Five calls is a simple tool that provides phone numbers and scripts for calling your legislators about the issues at hand. Your congress person very likely keeps a tally of the calls he or she gets on upcoming votes and can be pushed to do the right thing. This is important even if you live in a deep blue state, as Senators Chuck Schumer and Diane Feinstein recently demonstrated (to their shame.)  


It can be hard to know where to send money to make a difference. Act Blue and Give Green are tools designed to help you steer your donations to places where they will have the greatest impact. Both tools are designed to encourage change at the state/local level. This will be crucial for laying the groundwork for 2018 and 2020.

Swing Left  is an organization aimed at rallying and targeting support support in potential swing congressional districts—districts in which the incumbent won their last election by a low margin and are considered vulnerable. Swing Left helps you find the districts geographically close to you where your money and time might make a big difference.


In addition to pressuring legislators, we must utilize our access to the courts. The American Civil Liberties Union, The NAACP Legal Defense Fund and The Electronic Frontier foundation are all passionate defenders of your civil liberties. Litigation is expensive but effective. 

Planned Parenthood does not litigate or lobby, but they do provide vital health services to women across the country. For low income women Planned Parenthood, is the only point of access to basic reproductive healthcare and screenings. 


Short of Operational Security, OpSec is a set of practices that can help keep your data safe(r) from from prying eyes. It is important to note that there is no magic bullet in operational security. Like safe sex, the only real guarantee is not to engage in risky behavior at all. That said, good OpSec discipline can help protect you and people connected to you. 

The Electronic Frontier Foundation has compiled an exhaustive review of "tips and tools for safer online communication." You can access it at To supplement this resource, we collaborated with a security expert to develop an overview of best opsec practices for researching, organizing and protesting.

Remember that good OpSec is how you behave, not the tools you use.
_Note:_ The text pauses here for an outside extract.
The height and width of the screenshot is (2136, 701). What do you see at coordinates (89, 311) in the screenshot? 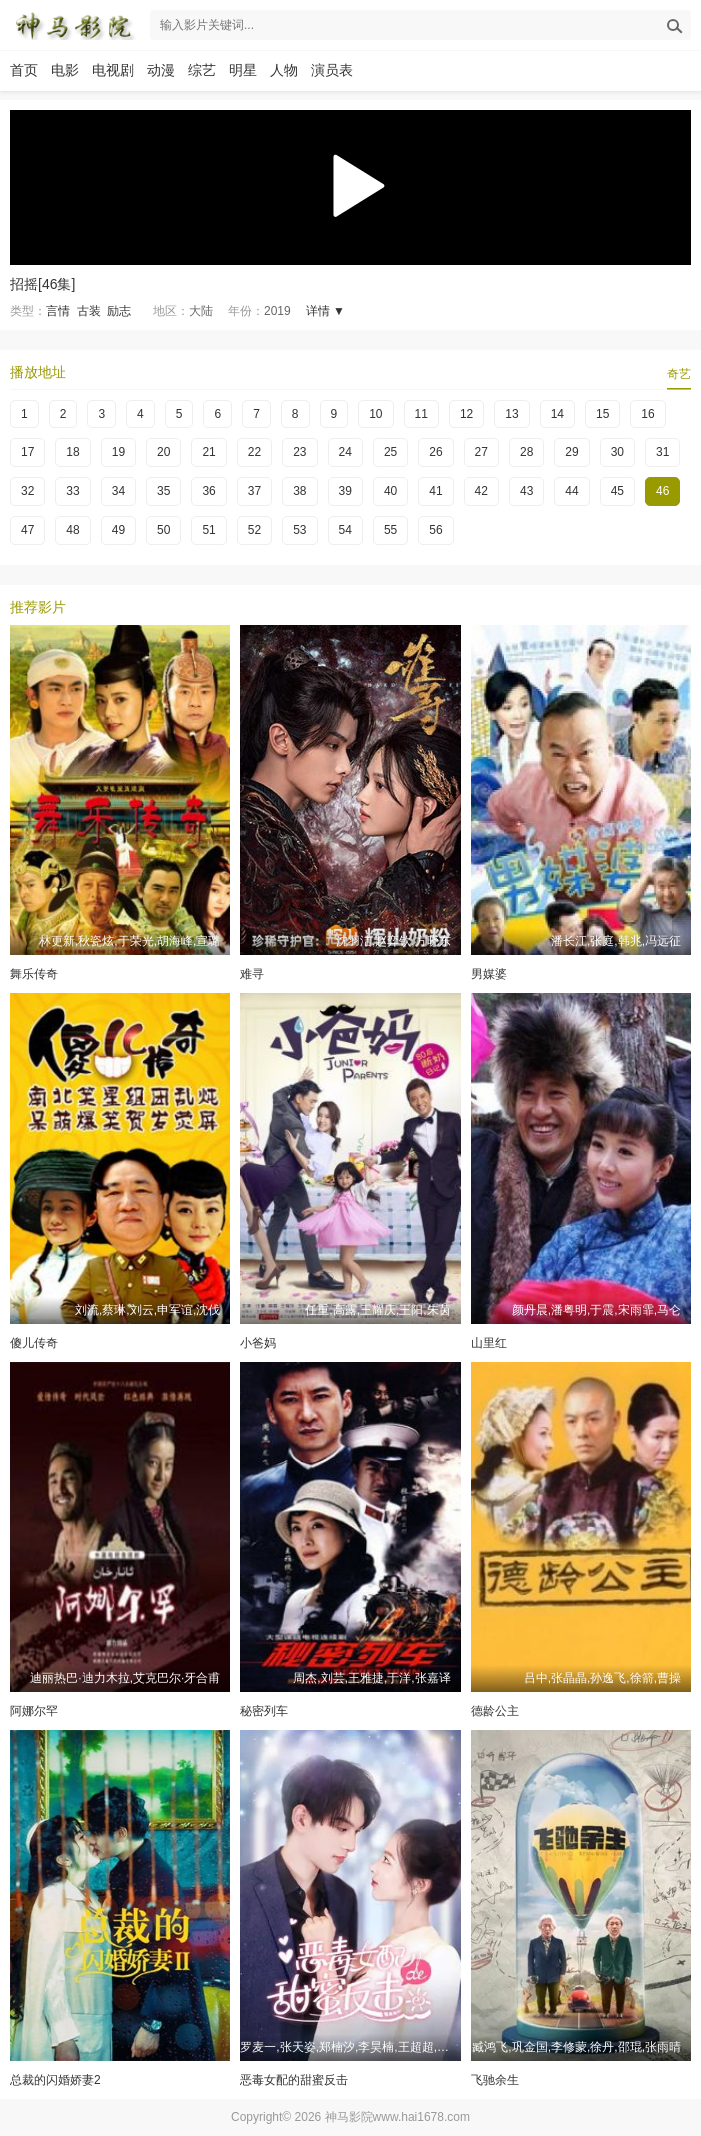 I see `古装` at bounding box center [89, 311]. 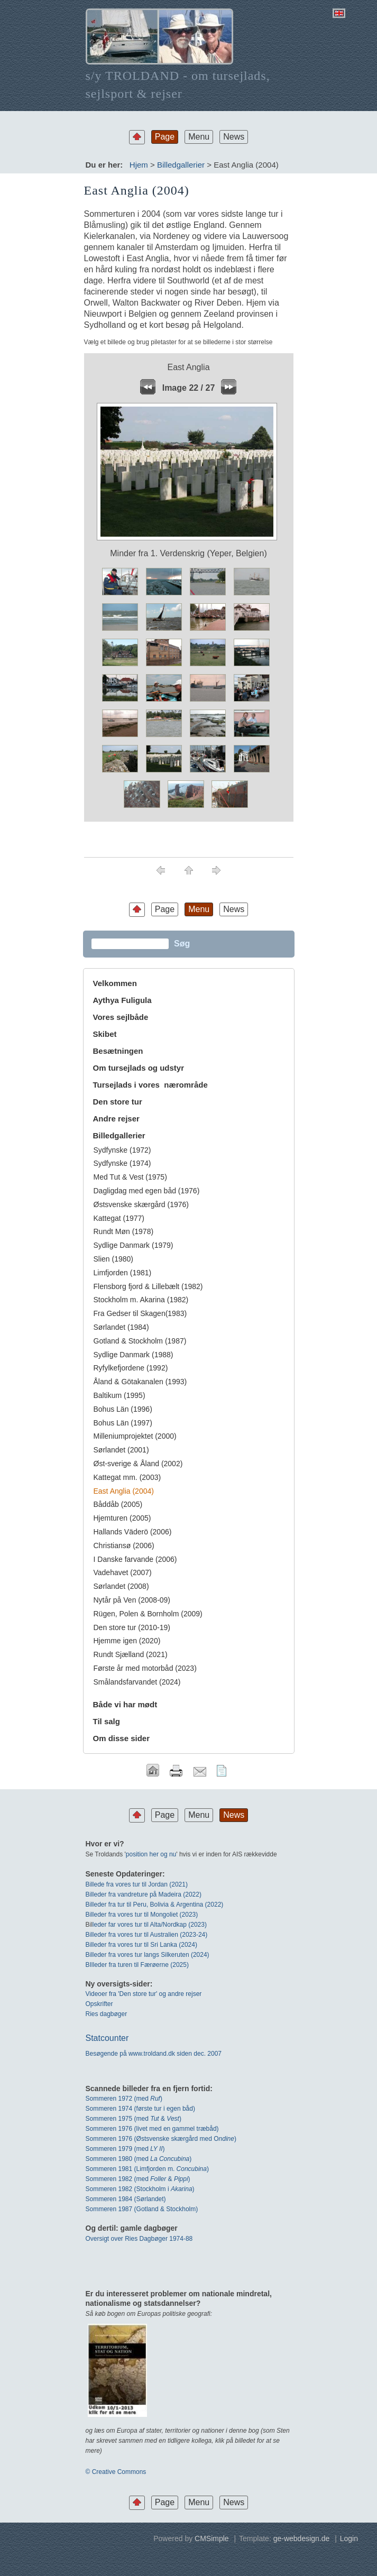 This screenshot has width=377, height=2576. Describe the element at coordinates (148, 1613) in the screenshot. I see `Rügen, Polen & Bornholm (2009)` at that location.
Your phone is of enormous concern—it is an amazing organizational tool and provides a connection point between the front lines of a protest and the rest of the world. It is also contains a treasure trove of data about you and everyone you know. Here are some OpSec basics related to your phone:

  1. If you are going to attend a protest, leave your phone at home.
  2. If you must bring a phone bring a pre-paid "burner" phone, rather than your regular smart phone.
  3. If you must bring your Smart Phone, sanitize it by deleting your contacts, messages, email and browser history.
  4. Lock your phone using a PIN or password, NOT your fingerprint. You cannot be compelled to give up your PIN without a warrant, but fingerprints meet a different standard and are not protected legally.
  5. Use whole device encryption.
  6. If it's going down, turn off your phone. It will require your PIN on reboot and it is harder for an attacker to circumvent encryption from a cold start. 


You may also feel the need to protect your identity and activity when browsing the internet. Use TOR for browsing. You can find what you need to get started here: BUT be aware of the following:

  1. TOR is not a closed system and leaks some information that could be used to identify you (DNS can be aproblem)
  2. There are attacks against TOR that state level actors can use. 
  3. The more people using TOR the harder it is for states to target individuals.
  4. Don't do anything that can be tied to your identity via a TOR session (like logging onto facebook, watching Netflix, buying something with a credit card.)


Messaging apps like WhatsApp and Signal provide significantly more protection than iMessage. BUT be aware of the following:

  1. There are known methods of attack against these platforms.
  2. It is not easy to pull the trigger on those attacks. 
  3. Like with TOR, the more people that use these platforms the harder it is to target individuals.